So zerfallen denn die vier ersten Corps der Brüderschaft in nicht weniger als 18 gesonderte Gesellschaften, welche die verschiedensten und sonderbarsten Namen tragen. Die allgemeine Benennung Devoir (Pflichtbund) für Gesellen-Verbindung findet ihre Erklärung leicht in den Pflichten, welche den Genossen gegen einander obliegen. Auch die Kinder Salomons bilden ein Devoir, aber mit dem Zusatz de liberté, dessen muthmaßliche Bedeutung sich später ergeben wird. Doch werden, wie schon erwähnt, die Kinder von Jacques und Soubise insbesondere als Genossen des Pflichtbundes bezeichnet. Die Steinmetze von Jacques nennen sich Compagnons Passants (Passirende Genossen), und werden von ihren Gegnern als Loups-Garoux (Währwölfe) bezeichnet. Die Steinmetze von Salomon heißen dem entsprechend Compagnons Etrangers (Fremde Genossen) und Loups (Wölfe). Die Schimpfwörter „Wolf“ und „Währwolf“ sollen sich auf das Entlaufen in die Wälder nach dem Morde Hirams beziehen, den sich ja beide Parteien gegenseitig vorwerfen. Die Tischler und Schlosser von Jacques heißen Dévorants, (wahrscheinlich im Ursprung Devoirants, Glieder des Devoir, wie auch Sciandro es schreibt), die von Salomon hingegen Gavots (wahrscheinlich von Gaveaux, wie die Bewohner der Ober-Provence in Marseille und andern Städten heißen). Das Schimpfwort für alle Glieder des eigentlichen Pflichtbundes ist Chiens (Hunde), das der Genossen der Freiheit Loups (Wölfe), Dévorants heißen außer den Schlossern und Tischlern auch die Mitglieder aller später gegründeten Corps von Meister Jacques.




II. Mysterien, Einrichtungen und Ergebnisse der Brüderschaften.

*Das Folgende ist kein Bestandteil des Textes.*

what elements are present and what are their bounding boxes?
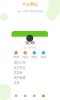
button[interactable]: 退换货: [39, 51, 48, 59]
staticText: 待发货: [22, 55, 28, 59]
staticText: 张小明: [25, 40, 34, 45]
button[interactable]: 设置: [12, 80, 48, 85]
button[interactable]: 收货地址: [12, 65, 48, 70]
button[interactable]: 我的订单: [12, 60, 48, 65]
staticText: 我的订单: [14, 60, 26, 65]
staticText: 优惠券: [14, 70, 22, 75]
staticText: 个人中心: [22, 2, 38, 8]
staticText: ID: 10086: [23, 46, 37, 49]
button[interactable]: Tab 2: [21, 95, 30, 100]
staticText: 收货地址: [14, 66, 26, 70]
button[interactable]: Tab 4: [39, 95, 48, 100]
button[interactable]: 待发货: [21, 51, 30, 59]
button[interactable]: Tab 3: [30, 95, 39, 100]
staticText: 待付款: [13, 55, 19, 59]
staticText: 待收货: [31, 55, 37, 59]
button[interactable]: 我的收藏: [12, 75, 48, 80]
staticText: 设置: [14, 80, 20, 85]
button[interactable]: 优惠券: [12, 70, 48, 75]
button[interactable]: 待收货: [30, 51, 39, 59]
button[interactable]: Tab 1: [12, 95, 21, 100]
staticText: 我的收藏: [14, 76, 26, 80]
button[interactable]: 待付款: [12, 51, 21, 59]
staticText: 退换货: [40, 55, 46, 59]
staticText: 让每一次服务 都有温度的陪伴: [16, 10, 44, 13]
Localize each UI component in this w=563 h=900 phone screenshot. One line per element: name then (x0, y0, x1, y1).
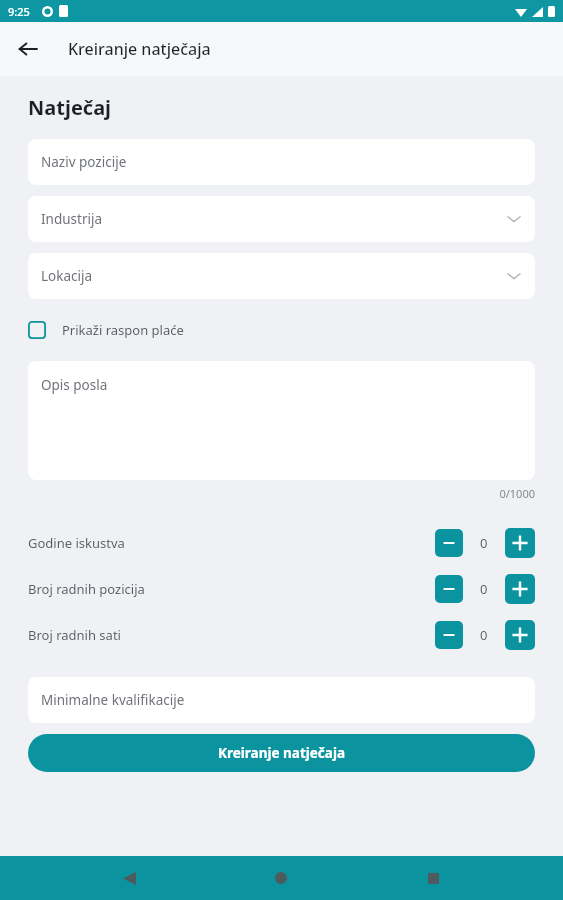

Es ist nun Zeit, uns mit der Organisation und den Gebräuchen dieser merkwürdigen Verbindungen näher bekannt zu machen. Ihre beständigen und oft blutigen Händel lassen sie in schlimmem Lichte erscheinen; ihr inneres Wesen aber ist zum Theil vortrefflich. Auffallend ist vor allen Dingen die vollständige Uebereinstimmung selbst der unbedeutendsten Gebräuche bei allen Gesellschaften, was sicher auf einen gemeinschaftlichen Ursprung hinweist. Die Schilderung ihrer Einrichtungen läßt sich also ganz allgemein erledigen.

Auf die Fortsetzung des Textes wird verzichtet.